# INSTRUCTIONS TO FOLLOW:
Work out how many lines of the listing hold "body", then state only that count.

★ ★ ★ ★ ★ ★ ★

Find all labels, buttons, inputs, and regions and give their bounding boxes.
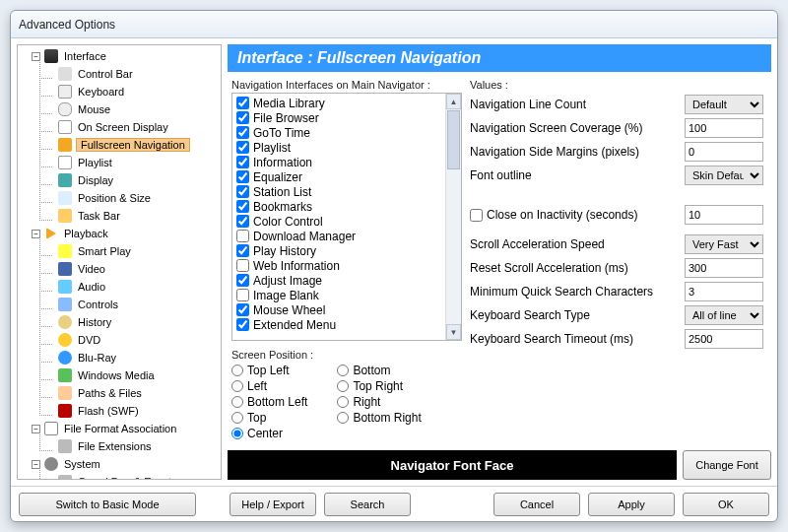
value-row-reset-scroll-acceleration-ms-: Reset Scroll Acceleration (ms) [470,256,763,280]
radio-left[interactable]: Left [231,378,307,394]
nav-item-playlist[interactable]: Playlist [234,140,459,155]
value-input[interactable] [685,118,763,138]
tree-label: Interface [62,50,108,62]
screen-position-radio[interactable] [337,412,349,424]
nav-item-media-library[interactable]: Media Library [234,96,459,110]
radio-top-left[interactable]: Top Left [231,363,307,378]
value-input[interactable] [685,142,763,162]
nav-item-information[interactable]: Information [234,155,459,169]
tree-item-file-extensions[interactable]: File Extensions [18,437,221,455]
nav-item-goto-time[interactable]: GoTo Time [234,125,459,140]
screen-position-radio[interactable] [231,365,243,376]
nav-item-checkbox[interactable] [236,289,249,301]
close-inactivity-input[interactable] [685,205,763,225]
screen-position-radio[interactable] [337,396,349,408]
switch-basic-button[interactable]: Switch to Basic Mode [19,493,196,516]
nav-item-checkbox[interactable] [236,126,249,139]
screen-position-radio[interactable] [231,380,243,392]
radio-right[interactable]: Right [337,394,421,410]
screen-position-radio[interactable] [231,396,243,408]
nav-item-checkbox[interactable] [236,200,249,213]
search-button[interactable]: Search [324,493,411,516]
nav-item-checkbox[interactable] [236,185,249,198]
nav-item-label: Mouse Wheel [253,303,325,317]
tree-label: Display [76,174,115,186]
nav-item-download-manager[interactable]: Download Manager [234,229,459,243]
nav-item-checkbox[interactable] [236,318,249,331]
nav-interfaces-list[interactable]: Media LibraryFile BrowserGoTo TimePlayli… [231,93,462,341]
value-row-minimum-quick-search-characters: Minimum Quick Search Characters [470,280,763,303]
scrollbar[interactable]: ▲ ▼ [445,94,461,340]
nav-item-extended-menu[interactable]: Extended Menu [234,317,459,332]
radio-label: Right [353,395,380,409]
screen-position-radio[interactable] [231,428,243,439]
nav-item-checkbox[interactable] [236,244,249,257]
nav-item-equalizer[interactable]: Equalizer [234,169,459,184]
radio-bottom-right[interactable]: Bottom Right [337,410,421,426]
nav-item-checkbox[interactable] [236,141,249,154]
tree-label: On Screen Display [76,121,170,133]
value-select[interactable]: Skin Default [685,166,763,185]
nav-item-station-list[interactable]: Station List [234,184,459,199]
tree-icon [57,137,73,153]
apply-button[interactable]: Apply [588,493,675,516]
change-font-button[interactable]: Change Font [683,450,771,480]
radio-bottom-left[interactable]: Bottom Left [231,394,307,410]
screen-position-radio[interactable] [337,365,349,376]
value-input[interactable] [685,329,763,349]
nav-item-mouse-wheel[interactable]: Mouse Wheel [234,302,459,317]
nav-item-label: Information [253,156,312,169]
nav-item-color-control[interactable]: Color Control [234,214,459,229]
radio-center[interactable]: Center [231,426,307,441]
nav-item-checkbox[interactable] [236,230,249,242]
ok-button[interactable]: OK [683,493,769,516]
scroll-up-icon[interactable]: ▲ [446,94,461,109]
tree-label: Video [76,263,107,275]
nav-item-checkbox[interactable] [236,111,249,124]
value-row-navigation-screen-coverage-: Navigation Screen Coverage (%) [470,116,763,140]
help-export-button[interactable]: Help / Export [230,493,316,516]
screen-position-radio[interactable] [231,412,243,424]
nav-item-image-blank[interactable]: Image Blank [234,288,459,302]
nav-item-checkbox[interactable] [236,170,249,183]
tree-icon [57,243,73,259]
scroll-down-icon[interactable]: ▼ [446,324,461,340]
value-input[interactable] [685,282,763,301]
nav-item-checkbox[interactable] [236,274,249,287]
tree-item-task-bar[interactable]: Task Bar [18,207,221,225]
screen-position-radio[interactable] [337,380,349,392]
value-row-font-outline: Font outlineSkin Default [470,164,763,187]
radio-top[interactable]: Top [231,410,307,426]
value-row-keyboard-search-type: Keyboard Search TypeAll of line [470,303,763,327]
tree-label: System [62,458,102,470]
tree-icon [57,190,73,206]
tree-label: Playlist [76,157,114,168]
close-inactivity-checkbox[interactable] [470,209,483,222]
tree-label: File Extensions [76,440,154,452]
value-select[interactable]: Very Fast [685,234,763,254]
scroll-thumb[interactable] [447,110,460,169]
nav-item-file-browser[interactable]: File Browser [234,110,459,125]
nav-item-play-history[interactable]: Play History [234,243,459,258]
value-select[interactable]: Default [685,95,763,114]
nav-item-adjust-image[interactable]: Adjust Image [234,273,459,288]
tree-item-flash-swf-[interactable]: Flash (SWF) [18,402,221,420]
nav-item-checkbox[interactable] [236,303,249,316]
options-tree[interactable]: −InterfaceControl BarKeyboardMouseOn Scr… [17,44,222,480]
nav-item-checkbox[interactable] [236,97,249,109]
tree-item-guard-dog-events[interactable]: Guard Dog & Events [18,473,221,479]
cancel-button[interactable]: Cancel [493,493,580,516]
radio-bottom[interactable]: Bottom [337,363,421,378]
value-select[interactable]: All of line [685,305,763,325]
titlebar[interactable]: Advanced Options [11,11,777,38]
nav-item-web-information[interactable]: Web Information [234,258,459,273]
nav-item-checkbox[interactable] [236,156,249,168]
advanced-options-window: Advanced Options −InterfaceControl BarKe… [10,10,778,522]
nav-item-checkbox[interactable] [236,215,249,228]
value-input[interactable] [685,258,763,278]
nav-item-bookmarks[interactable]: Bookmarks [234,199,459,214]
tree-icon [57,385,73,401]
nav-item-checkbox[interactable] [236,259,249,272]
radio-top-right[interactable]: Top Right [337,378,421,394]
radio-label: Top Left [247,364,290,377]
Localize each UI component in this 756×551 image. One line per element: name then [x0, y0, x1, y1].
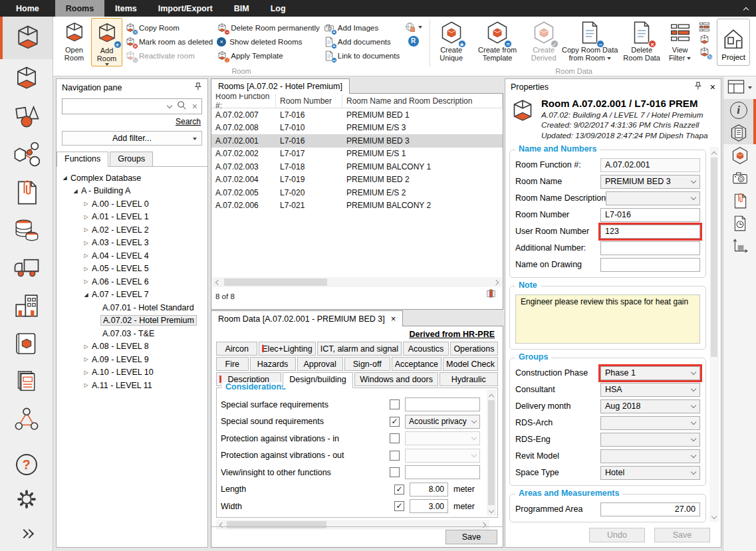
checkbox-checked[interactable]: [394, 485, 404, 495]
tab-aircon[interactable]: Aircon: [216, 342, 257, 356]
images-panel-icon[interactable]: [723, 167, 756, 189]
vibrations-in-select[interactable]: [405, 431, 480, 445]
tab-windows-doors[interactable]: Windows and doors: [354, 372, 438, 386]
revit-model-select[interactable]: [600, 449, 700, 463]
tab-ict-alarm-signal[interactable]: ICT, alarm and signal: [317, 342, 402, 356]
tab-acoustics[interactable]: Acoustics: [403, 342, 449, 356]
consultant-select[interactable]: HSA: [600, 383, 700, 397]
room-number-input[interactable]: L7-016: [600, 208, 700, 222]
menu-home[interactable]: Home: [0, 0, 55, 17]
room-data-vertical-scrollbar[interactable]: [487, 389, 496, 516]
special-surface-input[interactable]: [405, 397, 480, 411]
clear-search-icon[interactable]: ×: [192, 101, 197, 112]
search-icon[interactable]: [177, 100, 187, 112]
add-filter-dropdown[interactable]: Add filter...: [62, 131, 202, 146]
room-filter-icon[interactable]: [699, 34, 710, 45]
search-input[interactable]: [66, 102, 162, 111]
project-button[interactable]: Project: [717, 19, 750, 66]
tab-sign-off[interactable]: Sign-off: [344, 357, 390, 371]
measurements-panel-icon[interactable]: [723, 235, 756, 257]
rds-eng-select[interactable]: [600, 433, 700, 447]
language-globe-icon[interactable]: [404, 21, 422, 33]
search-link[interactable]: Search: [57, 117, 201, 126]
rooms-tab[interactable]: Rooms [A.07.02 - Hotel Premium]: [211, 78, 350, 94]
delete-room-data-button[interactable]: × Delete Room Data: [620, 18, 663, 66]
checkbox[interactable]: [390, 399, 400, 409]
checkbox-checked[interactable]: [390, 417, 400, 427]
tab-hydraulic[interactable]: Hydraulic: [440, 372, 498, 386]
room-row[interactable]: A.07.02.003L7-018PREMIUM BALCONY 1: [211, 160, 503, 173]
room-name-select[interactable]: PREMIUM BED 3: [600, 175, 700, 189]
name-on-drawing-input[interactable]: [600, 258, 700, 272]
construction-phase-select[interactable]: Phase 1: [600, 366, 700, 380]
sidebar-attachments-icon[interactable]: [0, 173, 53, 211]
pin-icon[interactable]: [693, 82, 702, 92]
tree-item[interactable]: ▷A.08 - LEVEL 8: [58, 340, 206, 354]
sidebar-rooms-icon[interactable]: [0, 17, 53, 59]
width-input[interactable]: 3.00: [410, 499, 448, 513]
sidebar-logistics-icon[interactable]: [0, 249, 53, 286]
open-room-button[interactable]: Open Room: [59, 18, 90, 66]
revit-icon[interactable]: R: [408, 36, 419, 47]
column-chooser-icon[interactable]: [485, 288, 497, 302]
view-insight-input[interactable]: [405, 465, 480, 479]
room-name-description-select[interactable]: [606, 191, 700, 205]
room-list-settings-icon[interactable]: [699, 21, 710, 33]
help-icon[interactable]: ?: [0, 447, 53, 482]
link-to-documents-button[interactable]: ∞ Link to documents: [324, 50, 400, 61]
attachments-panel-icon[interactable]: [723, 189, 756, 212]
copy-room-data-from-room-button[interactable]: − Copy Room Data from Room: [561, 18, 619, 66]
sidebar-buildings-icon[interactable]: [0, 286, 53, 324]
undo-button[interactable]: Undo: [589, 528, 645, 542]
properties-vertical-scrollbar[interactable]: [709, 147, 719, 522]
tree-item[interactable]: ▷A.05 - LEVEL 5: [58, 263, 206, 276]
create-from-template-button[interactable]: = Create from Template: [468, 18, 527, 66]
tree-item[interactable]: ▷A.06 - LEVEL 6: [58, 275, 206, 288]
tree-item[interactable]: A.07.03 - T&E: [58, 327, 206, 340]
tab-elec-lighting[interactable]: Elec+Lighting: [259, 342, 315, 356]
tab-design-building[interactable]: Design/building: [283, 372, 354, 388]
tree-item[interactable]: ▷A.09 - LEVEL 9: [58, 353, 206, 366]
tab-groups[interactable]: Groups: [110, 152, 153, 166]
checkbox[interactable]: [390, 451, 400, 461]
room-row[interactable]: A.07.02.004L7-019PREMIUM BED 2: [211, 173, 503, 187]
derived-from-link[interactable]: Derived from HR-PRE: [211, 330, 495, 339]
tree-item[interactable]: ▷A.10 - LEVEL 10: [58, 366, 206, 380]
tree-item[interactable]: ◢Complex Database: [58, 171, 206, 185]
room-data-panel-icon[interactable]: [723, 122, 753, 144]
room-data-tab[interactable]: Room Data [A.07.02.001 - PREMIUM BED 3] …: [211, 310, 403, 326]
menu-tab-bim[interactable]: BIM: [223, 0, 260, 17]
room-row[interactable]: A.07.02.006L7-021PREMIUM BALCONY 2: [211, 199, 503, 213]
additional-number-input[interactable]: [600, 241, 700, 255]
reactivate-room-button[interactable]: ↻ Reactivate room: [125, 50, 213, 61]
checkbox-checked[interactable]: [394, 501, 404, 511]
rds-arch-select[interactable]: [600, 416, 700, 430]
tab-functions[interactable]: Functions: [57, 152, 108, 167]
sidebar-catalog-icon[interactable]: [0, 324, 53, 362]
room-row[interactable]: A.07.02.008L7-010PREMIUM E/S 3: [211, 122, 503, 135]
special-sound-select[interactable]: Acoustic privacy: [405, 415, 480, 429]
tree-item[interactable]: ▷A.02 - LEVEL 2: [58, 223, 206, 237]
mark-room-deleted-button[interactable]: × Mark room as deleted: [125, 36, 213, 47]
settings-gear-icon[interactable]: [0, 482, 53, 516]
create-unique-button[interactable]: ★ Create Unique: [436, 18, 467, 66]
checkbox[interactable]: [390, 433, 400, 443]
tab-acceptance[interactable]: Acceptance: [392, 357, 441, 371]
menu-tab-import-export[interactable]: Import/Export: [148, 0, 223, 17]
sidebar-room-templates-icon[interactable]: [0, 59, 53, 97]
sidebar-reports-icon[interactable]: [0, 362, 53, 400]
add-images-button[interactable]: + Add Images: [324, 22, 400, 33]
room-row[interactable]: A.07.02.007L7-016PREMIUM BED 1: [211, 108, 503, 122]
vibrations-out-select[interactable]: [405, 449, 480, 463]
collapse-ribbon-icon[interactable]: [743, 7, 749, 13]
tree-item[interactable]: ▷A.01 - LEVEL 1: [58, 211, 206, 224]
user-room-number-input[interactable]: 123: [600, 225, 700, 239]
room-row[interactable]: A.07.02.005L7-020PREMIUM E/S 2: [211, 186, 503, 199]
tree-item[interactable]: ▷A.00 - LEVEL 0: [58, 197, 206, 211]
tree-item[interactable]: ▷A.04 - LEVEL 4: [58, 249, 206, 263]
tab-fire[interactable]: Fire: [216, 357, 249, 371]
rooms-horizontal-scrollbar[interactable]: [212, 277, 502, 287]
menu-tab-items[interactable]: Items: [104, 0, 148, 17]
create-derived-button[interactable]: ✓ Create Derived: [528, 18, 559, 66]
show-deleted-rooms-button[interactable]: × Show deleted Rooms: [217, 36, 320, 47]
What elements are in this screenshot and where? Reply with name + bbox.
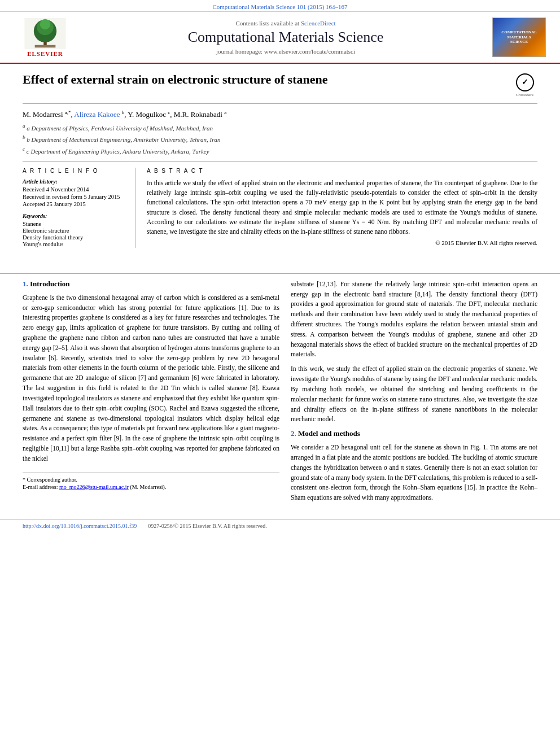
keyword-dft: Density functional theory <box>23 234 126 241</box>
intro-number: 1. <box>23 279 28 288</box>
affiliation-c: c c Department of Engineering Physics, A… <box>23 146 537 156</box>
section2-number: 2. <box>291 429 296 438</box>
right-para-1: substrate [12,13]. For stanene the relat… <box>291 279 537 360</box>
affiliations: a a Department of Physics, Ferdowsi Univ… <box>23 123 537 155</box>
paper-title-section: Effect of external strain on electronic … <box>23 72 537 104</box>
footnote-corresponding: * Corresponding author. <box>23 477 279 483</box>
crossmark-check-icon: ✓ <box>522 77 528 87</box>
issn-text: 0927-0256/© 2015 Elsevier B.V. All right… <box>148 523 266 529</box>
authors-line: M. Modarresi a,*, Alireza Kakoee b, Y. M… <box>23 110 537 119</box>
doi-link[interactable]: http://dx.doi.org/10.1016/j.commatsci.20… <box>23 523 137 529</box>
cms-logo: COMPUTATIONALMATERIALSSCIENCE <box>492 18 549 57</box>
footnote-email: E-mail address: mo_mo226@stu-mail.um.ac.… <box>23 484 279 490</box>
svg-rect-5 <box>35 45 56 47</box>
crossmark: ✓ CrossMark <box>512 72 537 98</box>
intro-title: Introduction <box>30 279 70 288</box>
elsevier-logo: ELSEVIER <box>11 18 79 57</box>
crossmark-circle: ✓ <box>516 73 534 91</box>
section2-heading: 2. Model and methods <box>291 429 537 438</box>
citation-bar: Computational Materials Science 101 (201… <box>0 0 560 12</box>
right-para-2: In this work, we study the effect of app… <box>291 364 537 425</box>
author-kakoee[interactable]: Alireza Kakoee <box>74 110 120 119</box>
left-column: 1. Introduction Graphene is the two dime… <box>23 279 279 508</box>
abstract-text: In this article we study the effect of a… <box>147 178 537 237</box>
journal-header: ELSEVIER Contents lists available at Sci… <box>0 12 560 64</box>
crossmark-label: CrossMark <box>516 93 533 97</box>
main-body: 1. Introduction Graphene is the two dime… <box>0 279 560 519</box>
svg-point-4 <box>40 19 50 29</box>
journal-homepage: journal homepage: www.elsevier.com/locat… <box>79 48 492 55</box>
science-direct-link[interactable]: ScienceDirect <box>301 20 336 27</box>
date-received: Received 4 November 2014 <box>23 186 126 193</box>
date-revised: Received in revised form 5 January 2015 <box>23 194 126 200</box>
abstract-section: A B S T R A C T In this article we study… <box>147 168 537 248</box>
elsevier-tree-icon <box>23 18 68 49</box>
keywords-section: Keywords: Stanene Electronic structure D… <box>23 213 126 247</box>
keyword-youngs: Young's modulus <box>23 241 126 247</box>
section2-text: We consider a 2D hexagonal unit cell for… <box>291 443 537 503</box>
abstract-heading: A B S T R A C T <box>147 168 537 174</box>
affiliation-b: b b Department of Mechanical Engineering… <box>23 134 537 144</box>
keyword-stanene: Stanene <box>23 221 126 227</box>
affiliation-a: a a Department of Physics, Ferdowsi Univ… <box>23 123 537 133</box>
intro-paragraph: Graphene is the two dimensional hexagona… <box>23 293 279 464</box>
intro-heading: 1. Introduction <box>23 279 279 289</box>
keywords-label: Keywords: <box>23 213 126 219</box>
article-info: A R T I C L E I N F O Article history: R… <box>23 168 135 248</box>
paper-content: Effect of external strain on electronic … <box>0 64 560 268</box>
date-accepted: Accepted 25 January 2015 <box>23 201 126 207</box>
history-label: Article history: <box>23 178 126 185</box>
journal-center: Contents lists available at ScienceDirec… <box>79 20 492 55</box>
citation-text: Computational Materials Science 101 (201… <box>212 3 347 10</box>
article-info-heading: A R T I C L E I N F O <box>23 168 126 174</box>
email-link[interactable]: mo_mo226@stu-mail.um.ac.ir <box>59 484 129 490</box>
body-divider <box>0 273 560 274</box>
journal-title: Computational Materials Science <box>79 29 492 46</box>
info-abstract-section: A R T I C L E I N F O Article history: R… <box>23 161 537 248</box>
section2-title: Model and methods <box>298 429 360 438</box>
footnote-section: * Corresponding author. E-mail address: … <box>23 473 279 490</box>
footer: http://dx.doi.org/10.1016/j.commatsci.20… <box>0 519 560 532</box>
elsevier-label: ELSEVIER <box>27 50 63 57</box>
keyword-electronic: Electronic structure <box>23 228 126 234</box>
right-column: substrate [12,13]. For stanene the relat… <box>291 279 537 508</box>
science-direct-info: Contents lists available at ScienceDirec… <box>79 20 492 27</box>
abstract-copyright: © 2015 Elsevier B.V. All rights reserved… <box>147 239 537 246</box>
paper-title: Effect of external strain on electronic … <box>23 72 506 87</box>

★ ★ ★ ★ ★ ★ ★

# RESULT OF THIS EXERCISE:
2